Overall, the NWMPC has demonstrated a fast, stable, and robust response in
handling various control scenarios in the LDPE tubular reactor. The application of a
soft sensor model with the NWMPC has provided the controller the capability to
control the process despite the existence of measurement delays in the control loop.
The soft sensor model is added separately to the NWMPC control scheme, and it can
independently be operated if needed. The NWMPC-SS is demonstrated to be a reliable
control solution for the nonlinear process in the polymer industry with measurement
delay issues.

5.2 Recommendations for future research
The following recommendations are suggested for future research:

i. The selection of the correction factor for the bias update scheme should
consider all the available soft sensor model outputs. Thus, the selection needs
to be on an individual basis to provide a fair trade-off for the output variable
performance, especially for a multi-input multi-output (MIMO) system.

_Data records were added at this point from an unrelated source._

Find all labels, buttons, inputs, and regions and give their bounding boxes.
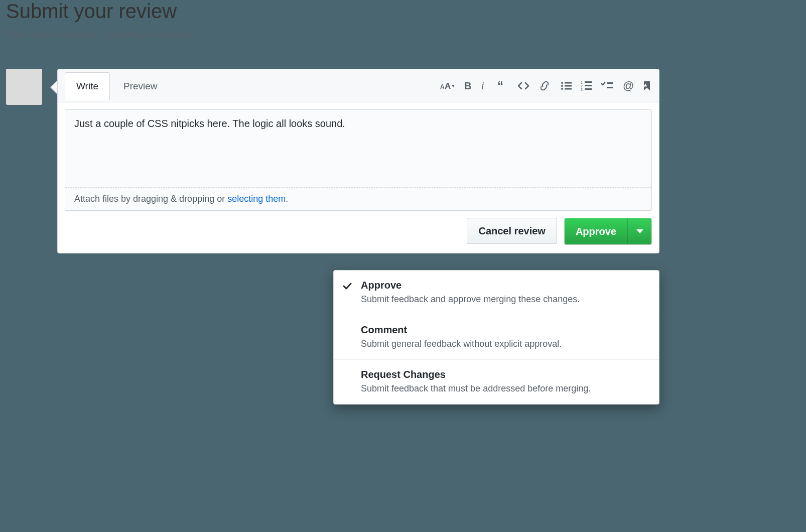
svg-rect-13 <box>585 81 592 83</box>
toolbar-group-insert: “ <box>497 81 551 91</box>
svg-text:“: “ <box>497 81 503 91</box>
svg-text:3: 3 <box>581 88 583 91</box>
review-panel: Write Preview AA B i “ <box>57 69 659 253</box>
svg-text:B: B <box>464 81 471 91</box>
tab-preview[interactable]: Preview <box>112 72 169 100</box>
svg-text:A: A <box>445 81 451 91</box>
cancel-button[interactable]: Cancel review <box>467 218 557 244</box>
approve-split-button: Approve <box>564 218 652 245</box>
chevron-down-icon <box>636 229 643 233</box>
formatting-toolbar: AA B i “ <box>440 80 659 91</box>
review-type-dropdown: Approve Submit feedback and approve merg… <box>333 270 659 405</box>
svg-rect-11 <box>565 88 572 89</box>
comment-textarea[interactable] <box>65 110 651 185</box>
dropdown-item-comment[interactable]: Comment Submit general feedback without … <box>334 315 659 360</box>
dropdown-item-approve[interactable]: Approve Submit feedback and approve merg… <box>334 271 659 315</box>
svg-marker-2 <box>452 85 455 87</box>
attach-prefix: Attach files by dragging & dropping or <box>74 194 227 204</box>
bullet-list-icon[interactable] <box>561 81 572 91</box>
dropdown-item-title: Comment <box>361 324 648 336</box>
avatar <box>6 69 42 105</box>
panel-caret <box>50 80 57 94</box>
dropdown-item-title: Request Changes <box>361 369 648 380</box>
dropdown-item-request-changes[interactable]: Request Changes Submit feedback that mus… <box>334 360 659 404</box>
page-title: Submit your review <box>6 0 177 23</box>
svg-point-6 <box>561 82 563 84</box>
svg-rect-15 <box>585 85 592 86</box>
svg-text:i: i <box>481 81 484 91</box>
svg-rect-9 <box>565 85 572 86</box>
svg-rect-17 <box>585 88 592 90</box>
svg-text:@: @ <box>623 80 634 91</box>
dropdown-item-desc: Submit feedback that must be addressed b… <box>361 383 648 394</box>
svg-point-8 <box>561 85 563 87</box>
approve-button[interactable]: Approve <box>565 218 627 244</box>
attach-suffix: . <box>286 194 288 204</box>
toolbar-group-lists: 123 <box>561 81 613 91</box>
dropdown-item-desc: Submit feedback and approve merging thes… <box>361 294 648 305</box>
tab-write[interactable]: Write <box>65 72 110 100</box>
comment-box: Attach files by dragging & dropping or s… <box>65 109 652 211</box>
attach-hint: Attach files by dragging & dropping or s… <box>65 187 651 210</box>
svg-text:2: 2 <box>581 84 583 88</box>
bold-icon[interactable]: B <box>464 81 472 91</box>
comment-area: Attach files by dragging & dropping or s… <box>58 102 659 218</box>
italic-icon[interactable]: i <box>481 81 487 91</box>
toolbar-group-misc: @ <box>623 80 651 91</box>
dropdown-item-desc: Submit general feedback without explicit… <box>361 339 648 349</box>
code-icon[interactable] <box>517 81 529 91</box>
svg-rect-7 <box>565 82 572 83</box>
check-icon <box>343 282 352 291</box>
link-icon[interactable] <box>539 81 551 91</box>
page-subtitle: This review includes 3 pending comments <box>6 29 192 41</box>
svg-rect-19 <box>607 87 613 88</box>
bookmark-icon[interactable] <box>643 81 651 91</box>
toolbar-group-text: AA B i <box>440 81 487 91</box>
heading-icon[interactable]: AA <box>440 81 455 91</box>
svg-point-10 <box>561 88 563 90</box>
mention-icon[interactable]: @ <box>623 80 634 91</box>
approve-dropdown-toggle[interactable] <box>627 218 651 244</box>
task-list-icon[interactable] <box>601 81 613 91</box>
tab-bar: Write Preview AA B i “ <box>58 69 659 102</box>
attach-link[interactable]: selecting them <box>227 194 286 204</box>
numbered-list-icon[interactable]: 123 <box>581 81 592 91</box>
svg-text:A: A <box>440 83 445 90</box>
svg-rect-18 <box>607 82 613 84</box>
svg-text:1: 1 <box>581 81 583 84</box>
action-bar: Cancel review Approve <box>58 218 659 253</box>
quote-icon[interactable]: “ <box>497 81 508 91</box>
dropdown-item-title: Approve <box>361 280 648 291</box>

ii. The correlation equation used to estimate the LDPE melt flow index (MFI) was
based on the simulated polymer molecular weight and branching information
from the literature. However, in practice, the LDPE MFI information is
difficult to estimate directly since many factors influence it. Moreover, the
LDPE molecular weight information cannot be measured online and is

164

typically obtained using a detailed simulation model. Thus, to make the MFI
estimation more practical, such information needs to be acquired from
laboratory test results or analytical measurements.
iii. An industry's primary goal is to operate as close as possible to the point where
profit is maximum. Thus, using an economy MPC with an inherent profit-based
objective function gives better control of the LDPE process from an economic
point of view. The application of multiple objective functions can also help the
controller select the best control action with multiple considerations on process
safety, production rate, and energy saving.